- _TASK OBJECTIVE_
Beneath this task are records; print exactly the stretch of them from the line with "現場作業員求人を比較して収入アップ" through the line with "目することが大切です。近年では、公共施設やインフラ", both ends included.

- _DATASET RECORDS_
== Segment start ==
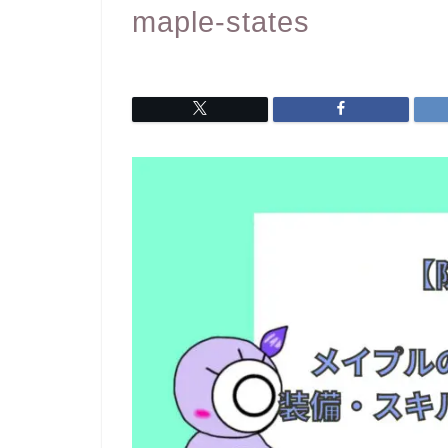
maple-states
== Segment end ==
== Segment start ==
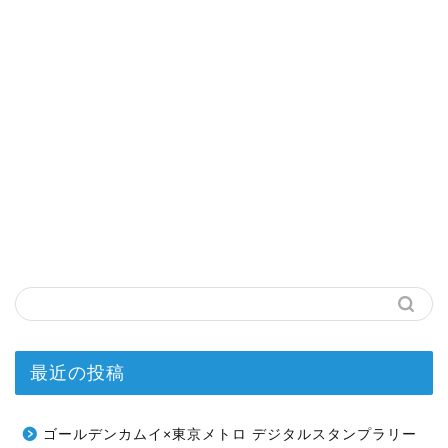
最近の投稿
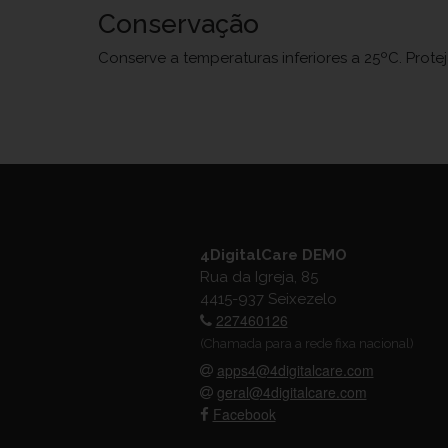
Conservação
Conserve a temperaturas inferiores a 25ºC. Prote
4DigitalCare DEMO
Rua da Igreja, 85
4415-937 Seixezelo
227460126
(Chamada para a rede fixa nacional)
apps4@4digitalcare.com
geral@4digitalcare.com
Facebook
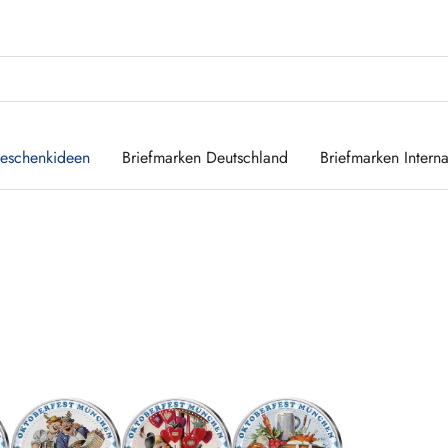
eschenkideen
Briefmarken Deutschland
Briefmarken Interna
== Segment end ==
== Segment start ==
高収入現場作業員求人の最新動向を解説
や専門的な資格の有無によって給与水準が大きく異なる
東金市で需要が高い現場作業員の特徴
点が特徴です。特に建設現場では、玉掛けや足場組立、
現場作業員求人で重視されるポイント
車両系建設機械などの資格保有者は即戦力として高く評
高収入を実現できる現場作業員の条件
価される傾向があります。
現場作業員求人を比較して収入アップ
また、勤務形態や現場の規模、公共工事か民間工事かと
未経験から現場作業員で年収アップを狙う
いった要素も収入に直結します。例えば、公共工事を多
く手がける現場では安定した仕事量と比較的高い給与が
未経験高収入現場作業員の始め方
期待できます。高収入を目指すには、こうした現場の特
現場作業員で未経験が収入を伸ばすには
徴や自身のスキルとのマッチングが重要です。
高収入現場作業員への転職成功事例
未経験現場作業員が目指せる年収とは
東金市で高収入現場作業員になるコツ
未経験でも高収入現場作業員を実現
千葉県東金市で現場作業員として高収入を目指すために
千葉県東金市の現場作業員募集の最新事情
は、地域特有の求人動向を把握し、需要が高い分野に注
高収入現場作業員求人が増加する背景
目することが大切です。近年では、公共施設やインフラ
== Segment end ==
- _REPLY_
現場作業員求人を比較して収入アップ
また、勤務形態や現場の規模、公共工事か民間工事かと
未経験から現場作業員で年収アップを狙う
いった要素も収入に直結します。例えば、公共工事を多
く手がける現場では安定した仕事量と比較的高い給与が
未経験高収入現場作業員の始め方
期待できます。高収入を目指すには、こうした現場の特
現場作業員で未経験が収入を伸ばすには
徴や自身のスキルとのマッチングが重要です。
高収入現場作業員への転職成功事例
未経験現場作業員が目指せる年収とは
東金市で高収入現場作業員になるコツ
未経験でも高収入現場作業員を実現
千葉県東金市で現場作業員として高収入を目指すために
千葉県東金市の現場作業員募集の最新事情
は、地域特有の求人動向を把握し、需要が高い分野に注
高収入現場作業員求人が増加する背景
目することが大切です。近年では、公共施設やインフラ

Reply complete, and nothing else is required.